Du coup, si on abolissait cette taxe, il faudrait compenser par une augmentation des subventions gouvernementales. Le gouvernement du Québec pourrait alors couper dans ses autres dépenses ou utiliser ses surplus budgétaires actuels. Si le gouvernement finançait entièrement le manque à gagner ainsi, le fardeau fiscal des contribuables diminuerait ou, du moins, il n’augmenterait pas. Ce serait un réaménagement fiscal souhaitable, tant sur le plan de l’équité que de l’efficacité.
Tant qu’à y être, avons-nous même besoin des commissions scolaires? Rappelons que les commissions scolaires sont nées en 1841, un quart de siècle avant la Confédération, afin de créer un système public d’éducation décentralisé. La taxe scolaire visait à partager les coûts entre le gouvernement provincial et la population locale. À cette époque, c’était les commissions scolaires qui déterminaient le taux de la taxe scolaire, construisaient les écoles, embauchaient les enseignants et décidaient des programmes scolaires. Plus maintenant.
Autre élément de réflexion : les dépenses par élève dans les écoles privées sont moins élevées que les dépenses totales par élève dans les écoles publiques, bien que les écoles privées doivent produire elles-mêmes ce que les commissions scolaires font pour les écoles publiques. Et ça n’empêche pas les écoles privées d’offrir autant de services à leurs élèves, sinon plus, que les écoles publiques!

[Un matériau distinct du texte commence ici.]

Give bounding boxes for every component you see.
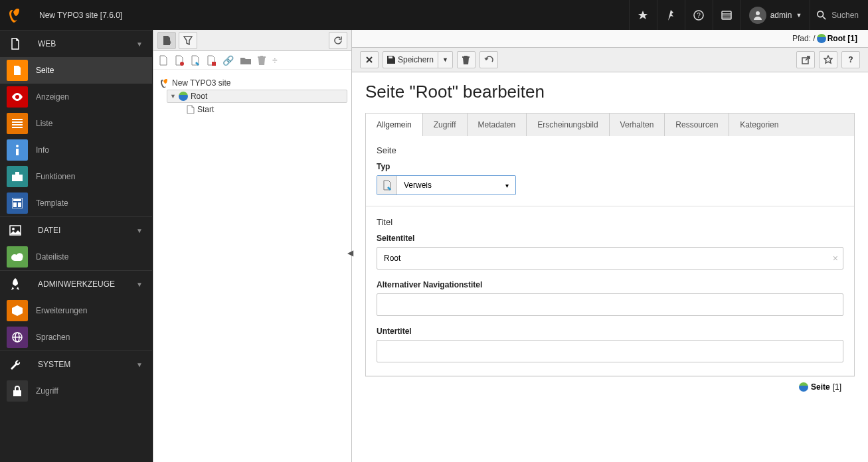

Aujourd’hui, il semble que la seule raison d’être des commissions scolaires soit de percevoir la taxe scolaire, une taxe inefficiente et inéquitable. Pour ce faire, on maintient en place un ordre de gouvernement inutile entre les écoles et le gouvernement du Québec, ainsi qu’un système électoral déficient.
La vraie réforme reste donc à faire : abolir la taxe scolaire et les commissions scolaires.
Germain Belzile est chercheur associé senior à l’IEDM. Il signe ce texte à titre personnel.